■ **Data**

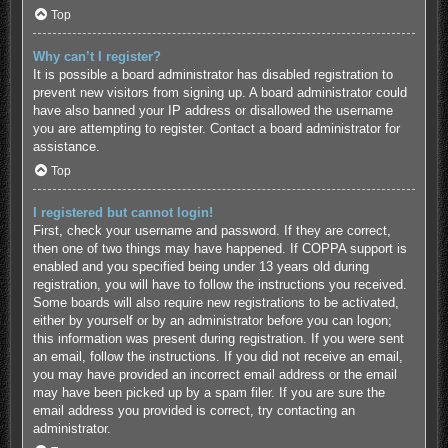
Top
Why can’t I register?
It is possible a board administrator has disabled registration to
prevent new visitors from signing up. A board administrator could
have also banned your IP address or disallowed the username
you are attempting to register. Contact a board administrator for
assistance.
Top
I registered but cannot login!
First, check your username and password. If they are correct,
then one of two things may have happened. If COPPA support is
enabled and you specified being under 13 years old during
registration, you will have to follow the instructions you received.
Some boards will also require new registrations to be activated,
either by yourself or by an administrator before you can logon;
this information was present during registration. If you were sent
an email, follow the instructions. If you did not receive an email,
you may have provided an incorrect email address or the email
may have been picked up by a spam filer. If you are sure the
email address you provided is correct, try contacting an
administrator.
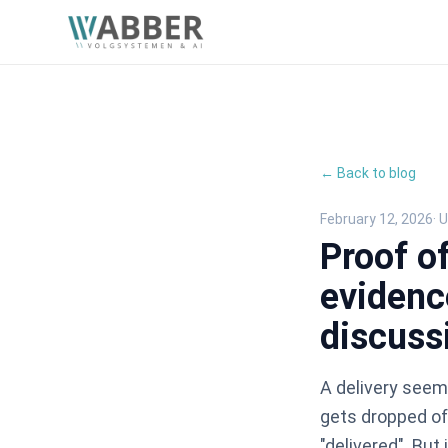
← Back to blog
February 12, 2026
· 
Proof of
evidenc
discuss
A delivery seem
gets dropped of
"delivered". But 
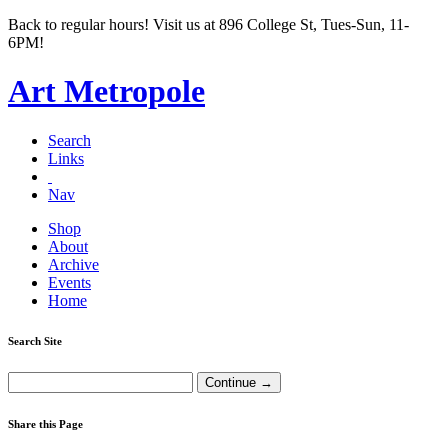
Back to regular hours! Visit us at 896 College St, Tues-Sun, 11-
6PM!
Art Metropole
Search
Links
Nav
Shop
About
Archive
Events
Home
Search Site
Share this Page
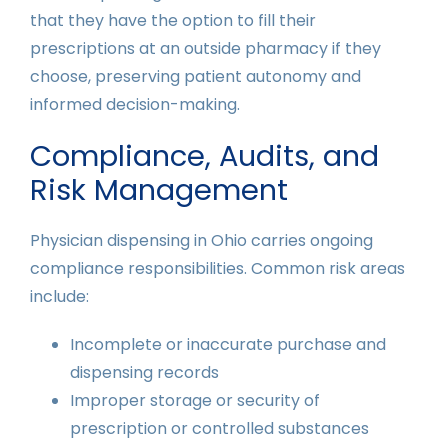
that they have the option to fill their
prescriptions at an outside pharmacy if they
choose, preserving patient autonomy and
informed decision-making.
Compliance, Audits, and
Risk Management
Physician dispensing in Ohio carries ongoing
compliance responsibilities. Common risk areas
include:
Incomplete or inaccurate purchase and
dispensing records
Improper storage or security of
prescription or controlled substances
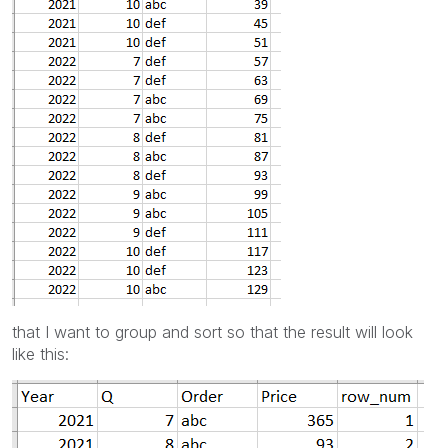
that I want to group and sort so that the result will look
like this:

--

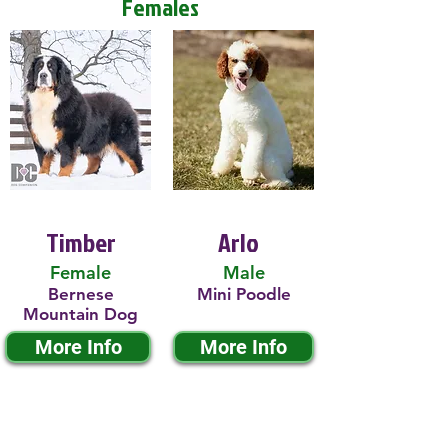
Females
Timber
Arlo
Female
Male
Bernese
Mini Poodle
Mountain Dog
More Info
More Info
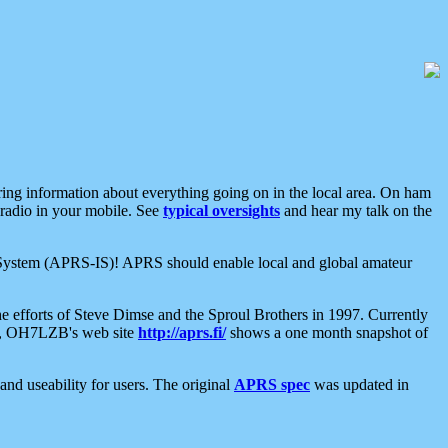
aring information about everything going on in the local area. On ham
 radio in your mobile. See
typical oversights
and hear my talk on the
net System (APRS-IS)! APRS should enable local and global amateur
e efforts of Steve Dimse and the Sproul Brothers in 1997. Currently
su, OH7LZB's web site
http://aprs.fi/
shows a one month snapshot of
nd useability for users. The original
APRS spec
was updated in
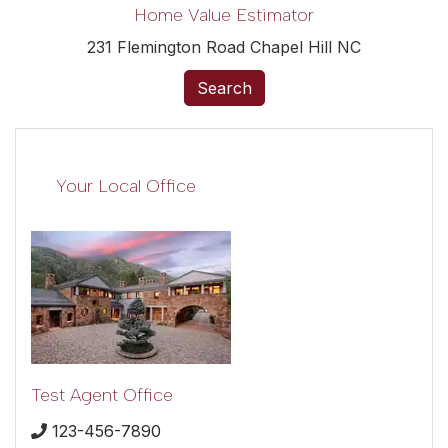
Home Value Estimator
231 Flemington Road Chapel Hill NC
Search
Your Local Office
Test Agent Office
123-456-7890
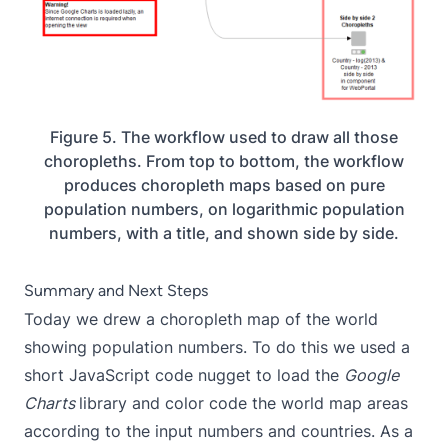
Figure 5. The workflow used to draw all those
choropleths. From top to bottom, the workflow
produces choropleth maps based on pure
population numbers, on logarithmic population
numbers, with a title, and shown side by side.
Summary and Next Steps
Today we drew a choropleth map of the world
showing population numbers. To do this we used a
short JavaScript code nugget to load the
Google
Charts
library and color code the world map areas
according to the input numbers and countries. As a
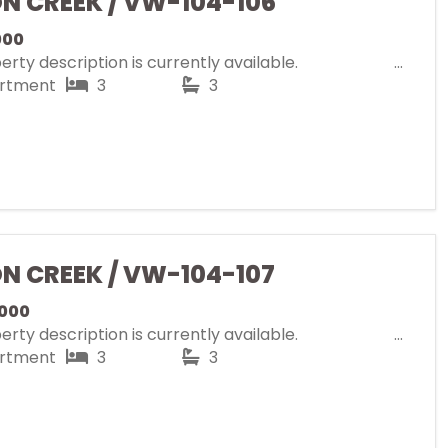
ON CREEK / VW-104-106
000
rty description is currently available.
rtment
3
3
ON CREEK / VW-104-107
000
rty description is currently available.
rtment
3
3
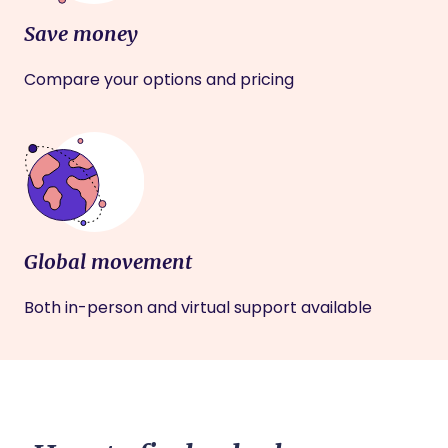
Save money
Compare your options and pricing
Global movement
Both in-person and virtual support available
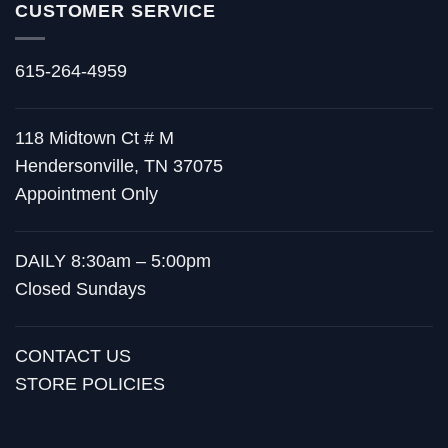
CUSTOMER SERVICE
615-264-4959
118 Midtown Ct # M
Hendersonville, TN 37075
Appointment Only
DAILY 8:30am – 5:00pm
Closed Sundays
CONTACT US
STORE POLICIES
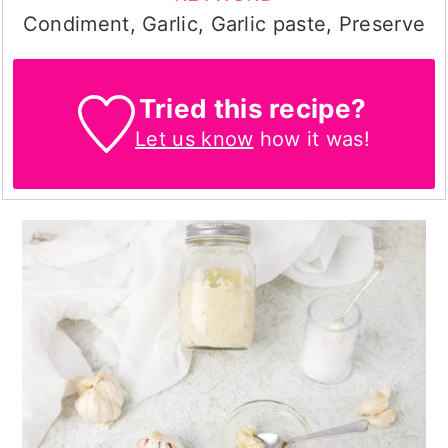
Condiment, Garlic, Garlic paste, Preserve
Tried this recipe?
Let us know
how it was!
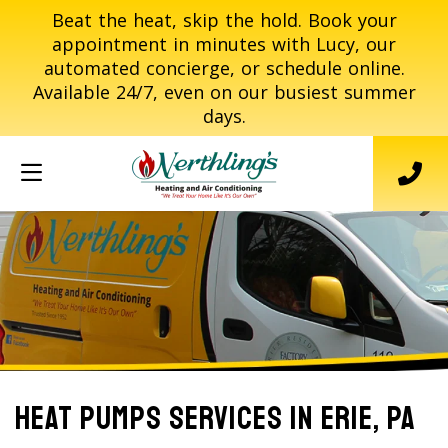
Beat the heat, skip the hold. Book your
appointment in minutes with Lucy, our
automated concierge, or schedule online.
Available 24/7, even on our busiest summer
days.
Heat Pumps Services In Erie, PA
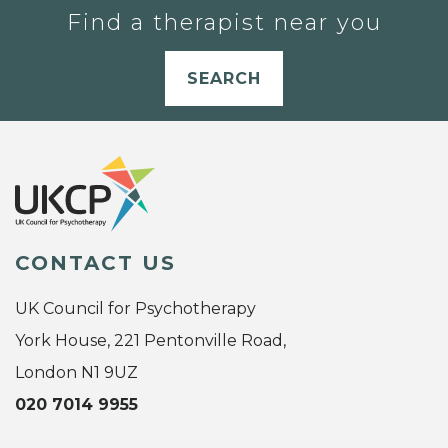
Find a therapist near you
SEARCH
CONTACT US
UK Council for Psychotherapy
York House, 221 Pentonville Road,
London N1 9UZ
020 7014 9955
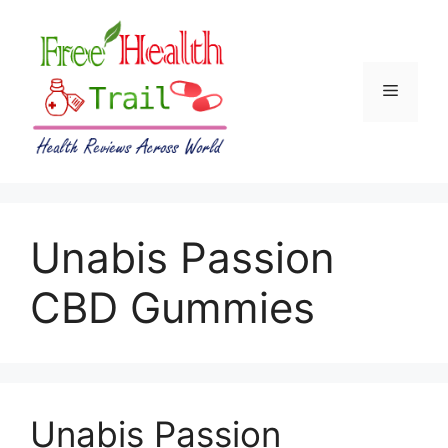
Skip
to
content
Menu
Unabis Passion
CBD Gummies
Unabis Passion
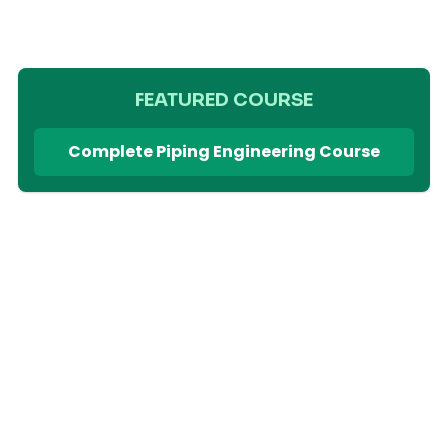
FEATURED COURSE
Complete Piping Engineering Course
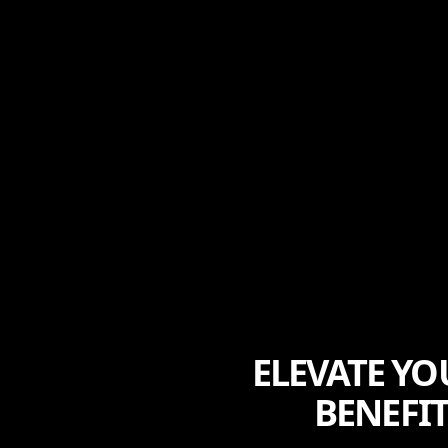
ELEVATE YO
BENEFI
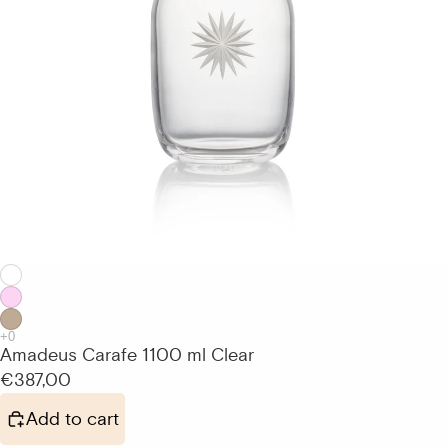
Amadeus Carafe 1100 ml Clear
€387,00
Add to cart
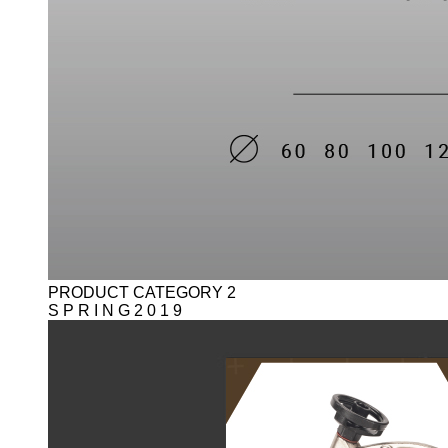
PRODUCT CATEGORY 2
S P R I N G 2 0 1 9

■ **Work required**
Everything between and including the line above containing "CUSTOMER SERVICE" and the line containing "S P R I N G 2 0 1 9" should be reproduced exactly, with pictures excluded.

■ **Solution**
CUSTOMER SERVICE
615-264-4959
118 Midtown Ct # M
Hendersonville, TN 37075
Appointment Only
DAILY 8:30am – 5:00pm
Closed Sundays
CONTACT US
STORE POLICIES
Condiment, Garlic, Garlic paste, Preserve
Tried this recipe?
Let us know
how it was!
Beat the heat, skip the hold. Book your
appointment in minutes with Lucy, our
automated concierge, or schedule online.
Available 24/7, even on our busiest summer
days.
Heat Pumps Services In Erie, PA
Find a therapist near you
SEARCH
CONTACT US
UK Council for Psychotherapy
York House, 221 Pentonville Road,
London N1 9UZ
020 7014 9955
Skip
to
content
Menu
Unabis Passion
CBD Gummies
Unabis Passion
FEATURED COURSE
Complete Piping Engineering Course
ELEVATE YO
BENEFI
Amadeus Carafe 1100 ml Clear
€387,00
Add to cart
PRODUCT CATEGORY 2
S P R I N G 2 0 1 9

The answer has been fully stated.